To this, Paul simply answers that they cannot be mixed, that God’s people must be marked by a different kind of lifestyle than others, and that lifestyle cannot be mixed with a pagan lifestyle. Using the OT principle of preserving boundaries between things that should not be mixed, Paul simply says that being Christian means that the Corinthians can no longer practice the activities of pagan worship or pagan ethics, since those are things that should not be mixed with the worship of God. In other words, what they did ethically mattered a great deal if they were claiming to be Christians.
Practically, this could apply to a lot of areas of life, but not as a rigid law. It is a matter of ethics that must come from the freedom in Christ that Paul makes clear. But that freedom does not mean, Paul contends, that we are not compelled by love of both God and neighbor. So, it might, indeed, have some practical ethical application in the case of a Christian dating or marrying a non-Christian. Again, it is not a matter of law. But it is a matter of allowing God to be God, and recognizing that when we are his people, his sons and daughters (2 Cor 6:18), that means we are in a relationship of love that constrains our freedom for the sake of that love (1 Cor 13).

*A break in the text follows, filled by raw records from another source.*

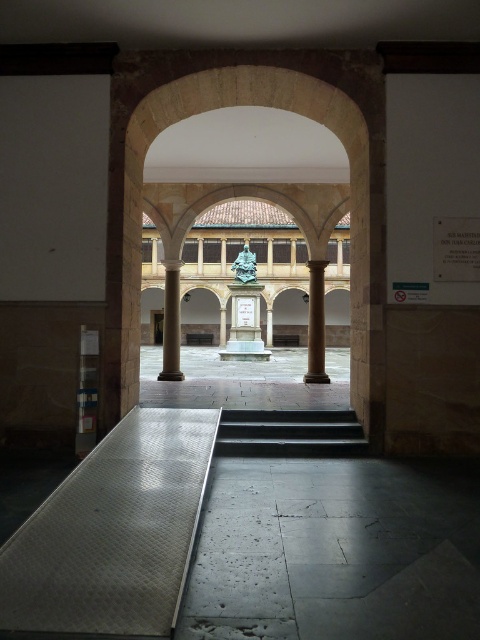 From the picture: You are a wheelchair user wanting to enter the courtyard through the arched opening. The silver textured ramp at lower left and the black polished stone stairs at center are your options. Which path can you take to access the courtyard?

The silver textured ramp at lower left is above the black polished stone stairs at center, so the wheelchair user can use the silver textured ramp at lower left to access the courtyard since it is designed for accessibility.

Looking at this image, you are an architect designing a new pathway that needs to be as wide as the smooth stone column at center. You currently have a silver textured ramp at lower left. Can you use it as the pathway without modification?

The silver textured ramp at lower left is thinner than the smooth stone column at center, so it cannot be used as the pathway without modification since it is narrower than the required width.

You are an architect designing a new pathway. You need to decide whether to place a decorative statue on the silver textured ramp at lower left or the brown polished stone column at center. Based on their sizes, which location has enough space for the statue?

The brown polished stone column at center has more space since the silver textured ramp at lower left occupies less space than it, so placing the statue there would be better.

The result is a lifestyle that is “cleansed” from such contamination with pagan practices as visiting temple prostitutes (2 Cor 7:1), because someone who truly loves God as a son or daughter would not contaminate themselves with such practices. In others words, Paul is simply answering that it does, indeed, make a difference what the body does since that cannot be separated from who we are as sons and daughters of God.
Of course, the next question will be, “But what does that mean today?” We want a single answer to this question, a list of rules to follow. And we too often either fall in love with the list of rules we make (legalism), or we revert back to the Corinthian view and think that there really are no rules (postmodern relativism). Yet what Paul calls us to in Corinthians is a lifestyle that is governed by love (cf. 1 Cor 13). That is really what separates us from the “unclean” things around us. And Paul notes in another writing that it is often up to us to decide how we should practice that love as Christians (cf. Phil 2:12-23: “work out your own salvation with fear and trembling; for it is God who is at work in you, enabling you both to will and to work for his good pleasure.”).
That simply places a great deal of emphasis on Christian ethics, not as law, but as the outworking of the “royal law of love” as John Wesley was so fond of quoting (James 2:8; see James and the Law). And that principle is precisely what Paul is using in the letters to the church at Corinth (for example, 1 Cor 13).